What is the difference between bromination of phenol in CS2 and in bromine water?

In a low-polarity solvent such as CS2 or CHCl3 at low temperature, the reaction stops at monobromination, giving mainly o- and p-bromophenol. With bromine water (an aqueous, highly ionising medium) the ring is brominated three times at once, precipitating white 2,4,6-tribromophenol. So the solvent decides whether you get a mono- or tri-substituted product.

What products do dilute and concentrated nitric acid give with phenol?

Dilute nitric acid at about 298 K gives a mixture of o-nitrophenol and p-nitrophenol, which are separated by steam distillation (o-nitrophenol is steam-volatile because of intramolecular hydrogen bonding). Concentrated nitric acid converts phenol to 2,4,6-trinitrophenol, commonly called picric acid, though the yield is poor.

What is the difference between Kolbe's reaction and the Reimer-Tiemann reaction?
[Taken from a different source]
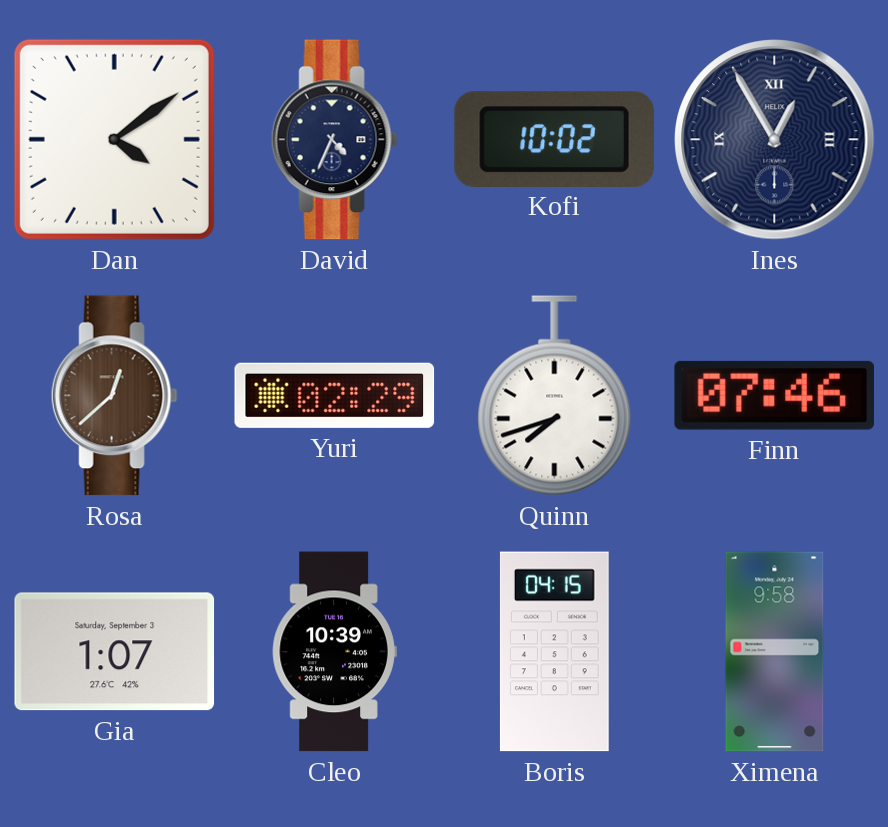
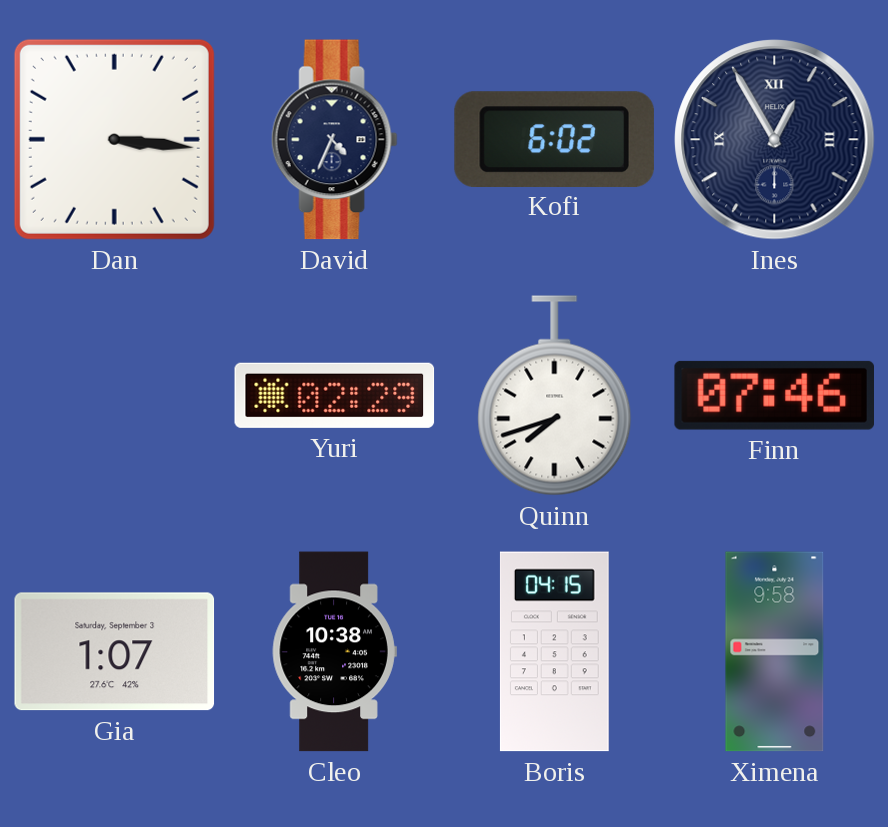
Dan: 4:09 -> 3:16
Kofi: 10:02 -> 6:02
Rosa: 12:38 -> none
Cleo: 10:39 -> 10:38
Both start from sodium phenoxide. In Kolbe's reaction the electrophile is carbon dioxide, which substitutes at the ortho position to give salicylic acid (o-hydroxybenzoic acid). In the Reimer-Tiemann reaction the electrophile is dichlorocarbene (generated from CHCl3 and NaOH), which introduces a -CHO group at the ortho position to give salicylaldehyde after hydrolysis. Kolbe installs -COOH; Reimer-Tiemann installs -CHO.

How does the neutral FeCl3 test identify a phenol?

Phenols form coloured iron(III) complexes with neutral ferric chloride. Phenol itself gives a characteristic violet colouration. Because most ordinary alcohols give no such colour, the reaction is used as a qualitative test to detect a phenolic -OH group.

Can phenol be converted to benzene, and is its C-O bond cleaved like in alcohols?

Phenol is reduced to benzene on heating with zinc dust, the -OH being replaced by -H. Phenols do not undergo the general C-O bond cleavage reactions that alcohols show with hydrogen halides or PCl3, because the C-O bond has partial double-bond character and the carbon is sp2. The reaction with zinc dust is the one notable exception.